Secondo la valutazione dell’ASviS, tale misura potrebbe consentire di raggiungere il Target 1.2 che prevede la riduzione di almeno la metà della percentuale di persone che vivono al disotto della soglia di povertà assoluta.

A causa della pandemia e della conseguente emergenza sanitaria la situazione è addirittura peggiorata. In Italia la povertà assoluta è tornata a crescere e tocca il valore più elevato dal 2005. Il calo dei redditi spinge i settori più vulnerabili e le famiglie sotto la soglia di povertà. Le politiche pubbliche devono investire sullo sviluppo sostenibile.
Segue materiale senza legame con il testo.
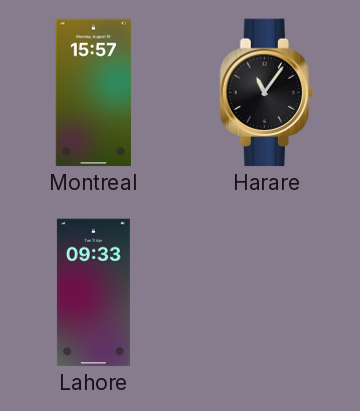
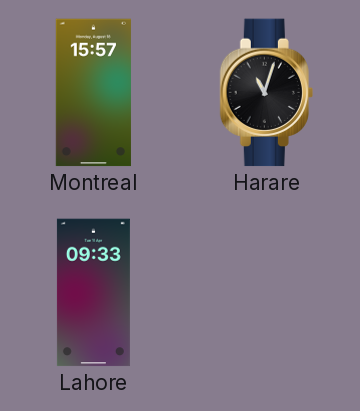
Harare: 11:06 -> 11:03
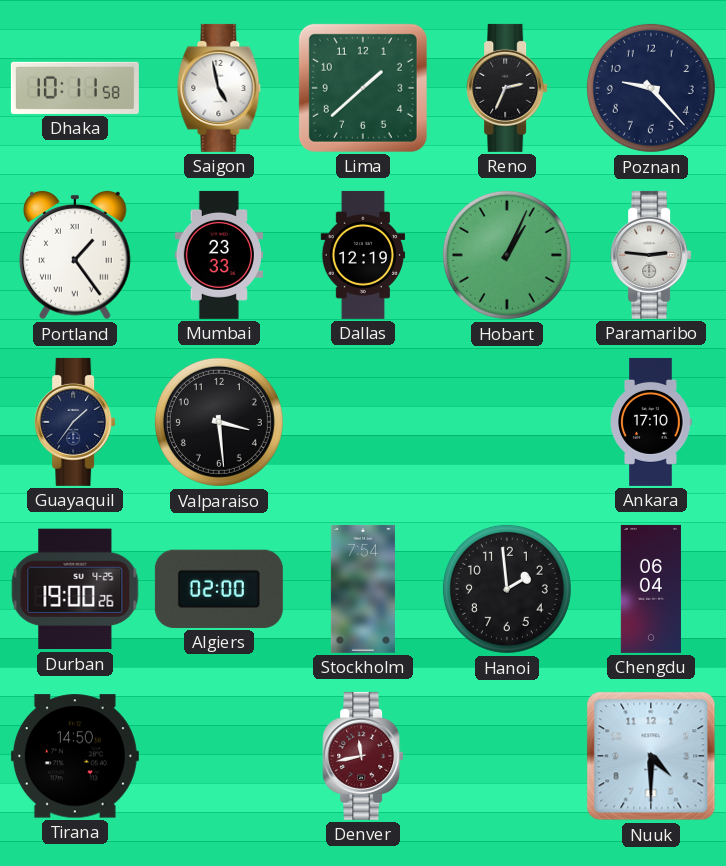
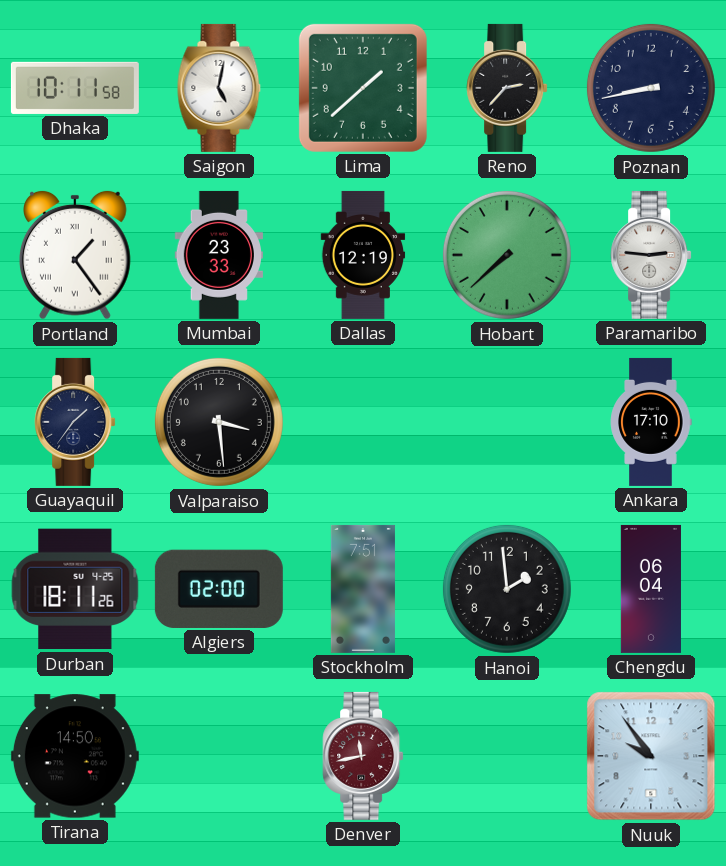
Saigon: 4:58 -> 5:02
Reno: 2:34 -> 2:37
Poznan: 9:23 -> 8:43
Hobart: 1:04 -> 7:38
Durban: 19:00 -> 18:11
Stockholm: 7:54 -> 7:51
Nuuk: 4:30 -> 9:54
Non abbiamo ancora numeri definitivi, che l’Istat pubblicherà nel prossimo mese di giugno, ma l’istituto di statistica ha già diffuso le prime stime della povertà assoluta relative al 2020, dalle quali si evince che nel nostro Paese sono oltre 2 milioni di famiglie, cioè 5,6 milioni di persone, il 9,4 % della popolazione residente, a vivere al di sotto della soglia di povertà. Un numero cresciuto in un anno di un milione di unità. E queste cifre potrebbero ancora cambiare in peggio.